Holly’s Recipe Highlights
- Flavor: Super cozy with smoky ham and earthy split peas in a rich, savory broth.
- Time-Saving Tip: No soaking is needed, so this recipe gets on the table fast.
- Serving suggestions: Serve warm from a crockpot and let guests help themselves. Offer freshly baked cornbread and honey butter to round out the meal.
- Freezing: This soup freezes beautifully for cozy lunches and dinners.

Ingredient Tips For Split Pea Soup
- Peas: Split peas and lentils look the same, but split peas are a little sweeter. You can use either green or yellow peas in this recipe—soaking is not required.
- Ham: Adding a ham bone (or ham hock) adds extra flavor to the broth. You can use a leftover bone from baked ham or buy a ham steak and dice it. Ham can be replaced with smoked turkey.
- Vegetables: Celery, carrots, and onions add a subtle sweetness to this soup.
- Broth: I use low-sodium chicken broth since the ham in this recipe is salty. Herbs add flavor.
Variations: Bulk up the soup for bigger families (and appetites!) by adding peeled and diced potatoes to the pot in Step 3.

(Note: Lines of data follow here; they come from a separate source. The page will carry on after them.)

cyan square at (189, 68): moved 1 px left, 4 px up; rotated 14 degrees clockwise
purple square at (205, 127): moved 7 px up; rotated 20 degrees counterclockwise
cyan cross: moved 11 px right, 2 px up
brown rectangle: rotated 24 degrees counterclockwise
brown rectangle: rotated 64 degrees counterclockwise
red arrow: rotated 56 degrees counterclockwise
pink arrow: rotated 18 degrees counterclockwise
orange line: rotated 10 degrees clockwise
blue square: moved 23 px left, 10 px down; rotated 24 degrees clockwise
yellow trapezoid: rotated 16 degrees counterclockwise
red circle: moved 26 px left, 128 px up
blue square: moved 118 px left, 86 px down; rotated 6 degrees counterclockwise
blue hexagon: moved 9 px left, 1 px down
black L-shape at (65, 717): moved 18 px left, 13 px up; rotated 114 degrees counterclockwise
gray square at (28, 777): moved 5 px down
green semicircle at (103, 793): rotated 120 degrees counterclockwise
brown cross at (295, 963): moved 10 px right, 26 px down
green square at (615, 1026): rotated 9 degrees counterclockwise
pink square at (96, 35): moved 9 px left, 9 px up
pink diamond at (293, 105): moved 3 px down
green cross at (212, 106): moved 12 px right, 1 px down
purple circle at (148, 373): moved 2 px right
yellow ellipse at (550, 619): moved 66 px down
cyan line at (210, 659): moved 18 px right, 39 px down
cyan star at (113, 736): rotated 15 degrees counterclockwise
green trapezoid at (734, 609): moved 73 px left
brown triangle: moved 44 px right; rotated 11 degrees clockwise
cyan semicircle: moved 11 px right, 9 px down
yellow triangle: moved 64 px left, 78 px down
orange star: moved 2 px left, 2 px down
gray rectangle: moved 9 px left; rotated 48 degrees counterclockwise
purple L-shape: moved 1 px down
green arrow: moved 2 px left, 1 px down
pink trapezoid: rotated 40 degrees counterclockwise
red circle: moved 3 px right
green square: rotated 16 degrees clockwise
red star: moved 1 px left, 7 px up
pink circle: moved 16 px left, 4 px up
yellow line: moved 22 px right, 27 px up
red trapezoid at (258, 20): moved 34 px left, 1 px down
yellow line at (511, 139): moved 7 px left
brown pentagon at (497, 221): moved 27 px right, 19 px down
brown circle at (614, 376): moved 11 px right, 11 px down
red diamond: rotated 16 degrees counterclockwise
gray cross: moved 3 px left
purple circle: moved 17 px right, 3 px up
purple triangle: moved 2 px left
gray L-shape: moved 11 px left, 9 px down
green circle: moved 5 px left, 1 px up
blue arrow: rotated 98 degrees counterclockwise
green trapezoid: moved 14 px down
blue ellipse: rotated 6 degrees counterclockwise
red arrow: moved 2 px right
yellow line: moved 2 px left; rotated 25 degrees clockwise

Tips for The Best Ham & Split Pea Soup
- Like dried beans, rinse dried peas and check them for debris or pebbles.
- Split pea soup can be cooked in a slow cooker or a pressure cooker.
- Thicken split pea soup by allowing it to simmer uncovered for a little longer.
- Store cooked split pea soup in the refrigerator for up to 4 days or freeze for up to 3 months.

More Ham Soup Recipes
Did your family enjoy this Split Pea Soup? Be sure to leave a rating and a comment below!

Split Pea Soup
Equipment
Ingredients
- 2 cups dried split peas yellow or green, about 14 oz.
- 1 meaty ham bone or 2 cups leftover ham, diced
- 4 cups water or additional broth if desired
- 4 cups chicken broth
- 2 teaspoons dried parsley
- 1 bay leaf
- 3 ribs celery diced
- 2 carrots diced
- 1 large yellow onion diced
- ½ teaspoon black pepper
- ½ teaspoon dried thyme leaves
- salt to taste
Instructions
- Sort through the peas to ensure there is no debris. Rinse and drain well.
- In a large pot, combine peas, ham, water, broth, parsley, and bay leaf. Bring to a boil, reduce heat to low, and simmer covered for 1 hour.
- Add in celery, carrots, onion, pepper, thyme, and salt. Cover and simmer 45 minutes more.
- Remove ham bone and chop the meat. Return the meat to the soup and cook uncovered until thickened and the peas have broken down and the soup has thickened, about 20 minutes more.
- Discard the bay leaf and season with salt and additional pepper to taste.
Video
Notes
- This recipe does not require soaking the peas.
- If desired, add 2 cloves of minced garlic along with the vegetables.
- The meaty ham bone can be replaced with diced or chopped leftover ham. Replace at least 2 cups of the water with additional broth for flavor if you do not have a ham bone.
- Thicken split pea soup by allowing it to simmer uncovered for longer. If you’re short on time, some of the peas can be mashed or blended.
- Store cooked split pea soup in the refrigerator for about 4 days or freeze up to 3 months.
Nutrition Information
Nutrition information provided is an estimate and will vary based on cooking methods and brands of ingredients used.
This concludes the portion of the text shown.